* **Task requirements**: Leaving every picture out, repeat all of the entries below exactly.

* **Data section**:
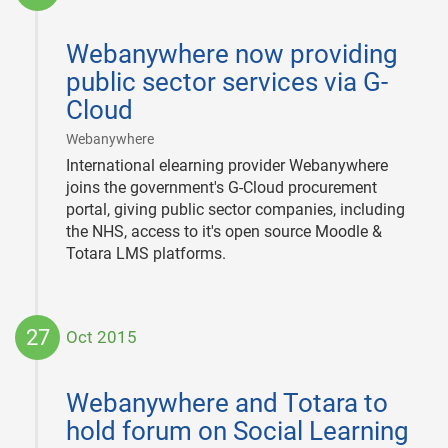
2015-
12-
Webanywhere now providing
01
public sector services via G-
Cloud
|
Webanywhere
International elearning provider Webanywhere
joins the government's G-Cloud procurement
portal, giving public sector companies, including
the NHS, access to it's open source Moodle &
Totara LMS platforms.
27
Oct 2015
2015-
10-
Webanywhere and Totara to
27
hold forum on Social Learning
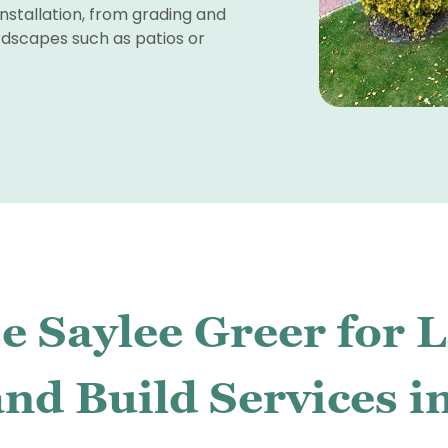
nstallation, from grading and
ardscapes such as patios or
 Saylee Greer for 
nd Build Services i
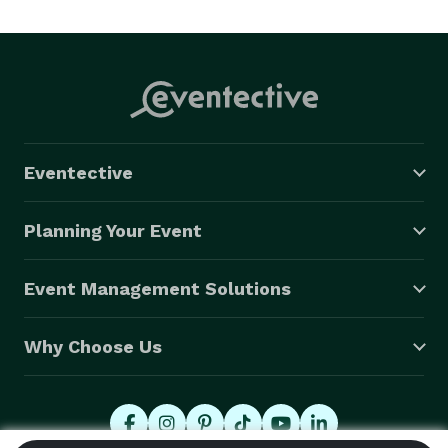
Eventective
Planning Your Event
Event Management Solutions
Why Choose Us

* **Answer to this exercise**:
2015-
12-
Webanywhere now providing
01
public sector services via G-
Cloud
|
Webanywhere
International elearning provider Webanywhere
joins the government's G-Cloud procurement
portal, giving public sector companies, including
the NHS, access to it's open source Moodle &
Totara LMS platforms.
27
Oct 2015
2015-
10-
Webanywhere and Totara to
27
hold forum on Social Learning
nstallation, from grading and
ardscapes such as patios or
 Saylee Greer for 
nd Build Services i
Eventective
Planning Your Event
Event Management Solutions
Why Choose Us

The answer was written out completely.